Railway in southwestern Germany

The Kraich Valley Railway (Kraichtalbahn) is a branch line in southwestern Germany running from Bruchsal to Menzingen. It is now integrated as line 32 of the Karlsruhe Stadtbahn.

== Route ==

The Kraich Valley Railway runs from Bruchsal in the Kraichgau. Its name is derived from the Kraichbach stream, whose course it follows from Ubstadt to Gochsheim, as well as the town of Kraichtal, to which all the settlements on the line belong apart from Bruchsal and Ubstadt. It lies entirely within the district of Karlsruhe.

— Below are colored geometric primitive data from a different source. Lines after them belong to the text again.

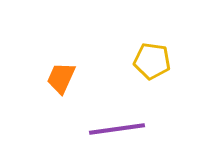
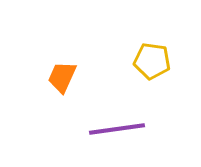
orange trapezoid: moved 1 px right, 1 px up
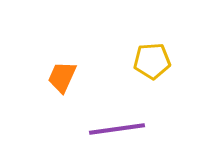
yellow pentagon: rotated 12 degrees counterclockwise
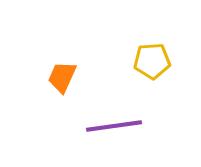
purple line: moved 3 px left, 3 px up
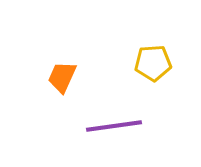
yellow pentagon: moved 1 px right, 2 px down
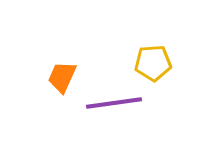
purple line: moved 23 px up
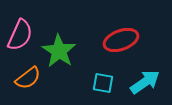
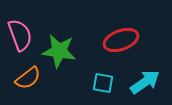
pink semicircle: rotated 44 degrees counterclockwise
green star: rotated 24 degrees counterclockwise
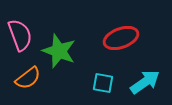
red ellipse: moved 2 px up
green star: rotated 12 degrees clockwise
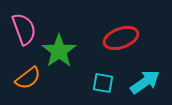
pink semicircle: moved 4 px right, 6 px up
green star: rotated 16 degrees clockwise
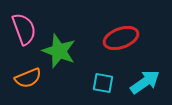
green star: rotated 16 degrees counterclockwise
orange semicircle: rotated 16 degrees clockwise
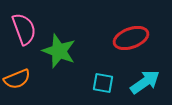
red ellipse: moved 10 px right
orange semicircle: moved 11 px left, 1 px down
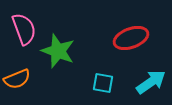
green star: moved 1 px left
cyan arrow: moved 6 px right
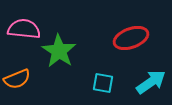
pink semicircle: rotated 64 degrees counterclockwise
green star: moved 1 px right; rotated 12 degrees clockwise
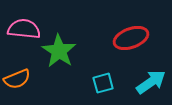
cyan square: rotated 25 degrees counterclockwise
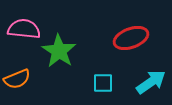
cyan square: rotated 15 degrees clockwise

Because the railway line largely follows the aforementioned river valley there are no large structures like tunnels or noteworthy bridges.
==History==
===Planning and opening of the line===
During the time up to 1874 when the city of Bruchsal became a railway hub, the municipalities along the Kraichbach were interested in obtaining a connection to the railway. Therefore, Bruchsal sought a railway in the Kraichbach valley through the towns of Ubstadt, Unteröwisheim, Oberöwisheim, Münzesheim and Gochsheim to Eppingen. However, the opening of the Kraichgau Railway on the Karlsruhe–Bretten–Eppingen route in 1879 delayed the construction of such a line.

In 1888, Bruchsal took the initiative in 1888 to build, along with the municipalities in the Kraichbach and the Katzbach valleys, a narrow gauge branch line with two branches, separating in Ubstadt. The northern line would run through Odenheim to Elsenz and the southern branch up the Kraichbach valley to Gochsheim.

Originally planned to run only as far as Gochsheim, it was finally decided to extend the line out of the Kraichbach valley to Menzingen. At the same time, it was also decided that the line would be built at standard gauge.

On 5 March 1896, the Kraich Valley Railway was opened together with the Katzbach Railway. The line was initially operated by the Westdeutsche Eisenbahn-Gesellschaft (West German Railway Company, WeEG).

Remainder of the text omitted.